**Record extracts**
_ _ _ _ _
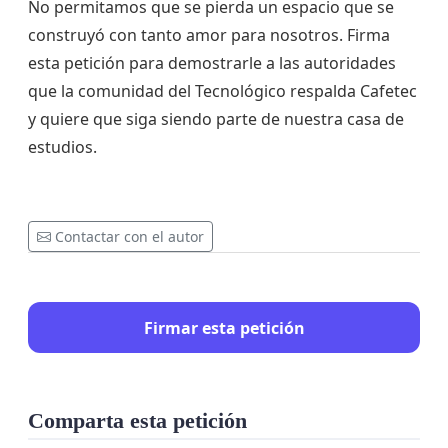
No permitamos que se pierda un espacio que se
construyó con tanto amor para nosotros. Firma
esta petición para demostrarle a las autoridades
que la comunidad del Tecnológico respalda Cafetec
y quiere que siga siendo parte de nuestra casa de
estudios.
Contactar con el autor
Firmar esta petición
Comparta esta petición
_ _ _ _ _
**Instructions to follow**
Without including the pictures, return each record above exactly as it stands.

**Task response**
No permitamos que se pierda un espacio que se
construyó con tanto amor para nosotros. Firma
esta petición para demostrarle a las autoridades
que la comunidad del Tecnológico respalda Cafetec
y quiere que siga siendo parte de nuestra casa de
estudios.
Contactar con el autor
Firmar esta petición
Comparta esta petición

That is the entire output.